Exercise objective
Return, word for word, only the lines from the one containing "optimieren und das" through the last line of the entries.

(Dataset excerpts)

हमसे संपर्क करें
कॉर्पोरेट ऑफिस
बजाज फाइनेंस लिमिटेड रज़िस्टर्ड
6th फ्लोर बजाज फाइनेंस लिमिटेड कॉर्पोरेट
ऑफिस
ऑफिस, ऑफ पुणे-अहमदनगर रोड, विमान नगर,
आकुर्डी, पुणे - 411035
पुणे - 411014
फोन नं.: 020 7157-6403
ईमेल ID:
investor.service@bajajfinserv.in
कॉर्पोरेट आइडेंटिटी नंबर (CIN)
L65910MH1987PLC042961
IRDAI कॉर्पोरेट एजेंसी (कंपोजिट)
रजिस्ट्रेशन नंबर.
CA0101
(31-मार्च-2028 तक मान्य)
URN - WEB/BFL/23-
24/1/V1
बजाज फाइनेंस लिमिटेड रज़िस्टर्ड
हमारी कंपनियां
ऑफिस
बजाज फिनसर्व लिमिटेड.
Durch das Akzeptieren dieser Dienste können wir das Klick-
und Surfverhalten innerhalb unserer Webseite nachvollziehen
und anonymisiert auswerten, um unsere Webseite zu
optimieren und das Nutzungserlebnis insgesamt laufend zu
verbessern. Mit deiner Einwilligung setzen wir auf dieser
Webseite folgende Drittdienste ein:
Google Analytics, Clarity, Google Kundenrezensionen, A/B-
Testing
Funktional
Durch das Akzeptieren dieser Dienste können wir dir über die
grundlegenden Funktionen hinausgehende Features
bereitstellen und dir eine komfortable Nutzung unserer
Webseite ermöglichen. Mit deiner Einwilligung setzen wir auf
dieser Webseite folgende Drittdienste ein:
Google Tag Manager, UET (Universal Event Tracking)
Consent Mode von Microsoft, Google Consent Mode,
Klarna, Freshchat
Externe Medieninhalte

Response to the exercise
optimieren und das Nutzungserlebnis insgesamt laufend zu
verbessern. Mit deiner Einwilligung setzen wir auf dieser
Webseite folgende Drittdienste ein:
Google Analytics, Clarity, Google Kundenrezensionen, A/B-
Testing
Funktional
Durch das Akzeptieren dieser Dienste können wir dir über die
grundlegenden Funktionen hinausgehende Features
bereitstellen und dir eine komfortable Nutzung unserer
Webseite ermöglichen. Mit deiner Einwilligung setzen wir auf
dieser Webseite folgende Drittdienste ein:
Google Tag Manager, UET (Universal Event Tracking)
Consent Mode von Microsoft, Google Consent Mode,
Klarna, Freshchat
Externe Medieninhalte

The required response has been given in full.